Reardon is played by Edmond O'Brien an actor to whom, with the exception if The Wild Bunch (1969), I've never warmed (I've never forgiven him for taking down Cody Jarrett in White Heat,1949). Although his role here is similar to Edward G. Robinson's in Double Indemnity (1944) his characteristic performance as compliant minion of law and order is the righteously dull centre of what otherwise is great roster of seedy characters.

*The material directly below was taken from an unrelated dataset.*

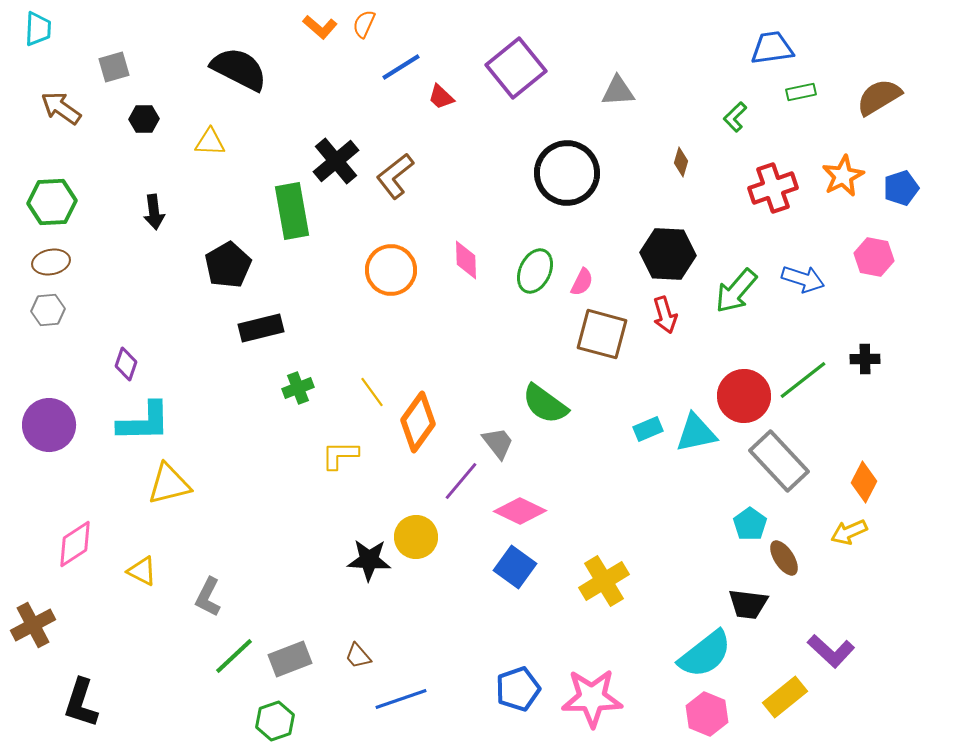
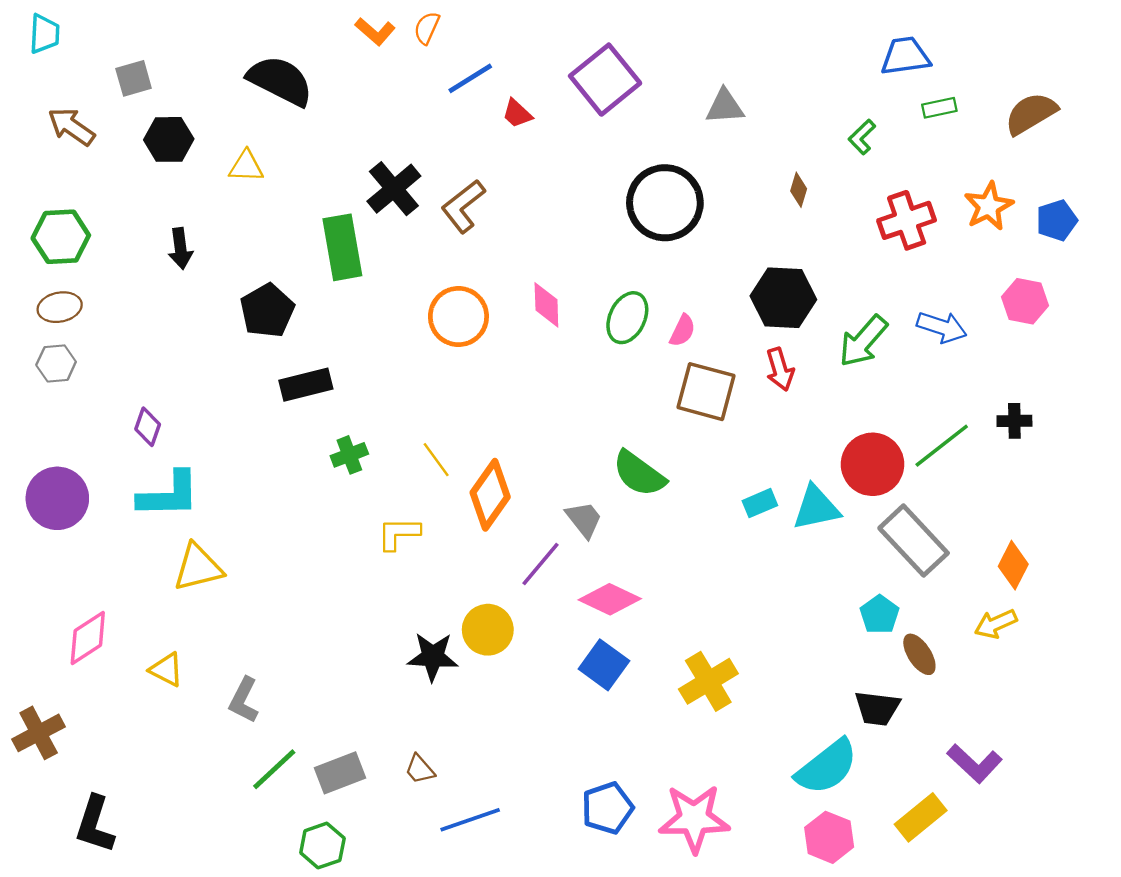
black hexagon: (144, 119) -> (169, 139), size x1.4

The script follows the narrative style of switching back and forth between present and past as each character that Reardon meets recounts their involvement with The Swede and so helps to put together the explanation of his execution. This jerky approach not only inhibits emotional involvement, forcing one to concentrate on who is doing what to who, but becomes increasingly tenuous as the puzzle too-neatly comes together, most notably when in true B-grade fashion, The Swede's colleague in crime, "Blinky" Franklin (Jeff Corey) whilst in a death-bed fever rehearses their robbery for the convenience of Reardon and the police, then promptly expires. The introduction of Lieutenant Sam Lubinsky (Sam Levene) as The Swede's old school-buddy-turned-cop also introduces a jaunty tone which jars with the true noir mood, leaving a palpable split between the often-perfunctory dramatics and Siodmak's melodramatic stylisation of them. That style does however stand for quite a deal and putting the icing and the cherry on the cake there's Ava Gardner as one helluva femme fatale (even though she is way too classy for such a low rent crowd). Lancaster, as he would prove to be so consistently, is compelling in his relatively small role.

FYI: Miklos Rozsa's musical score was later used by the hit TV show Dragnet.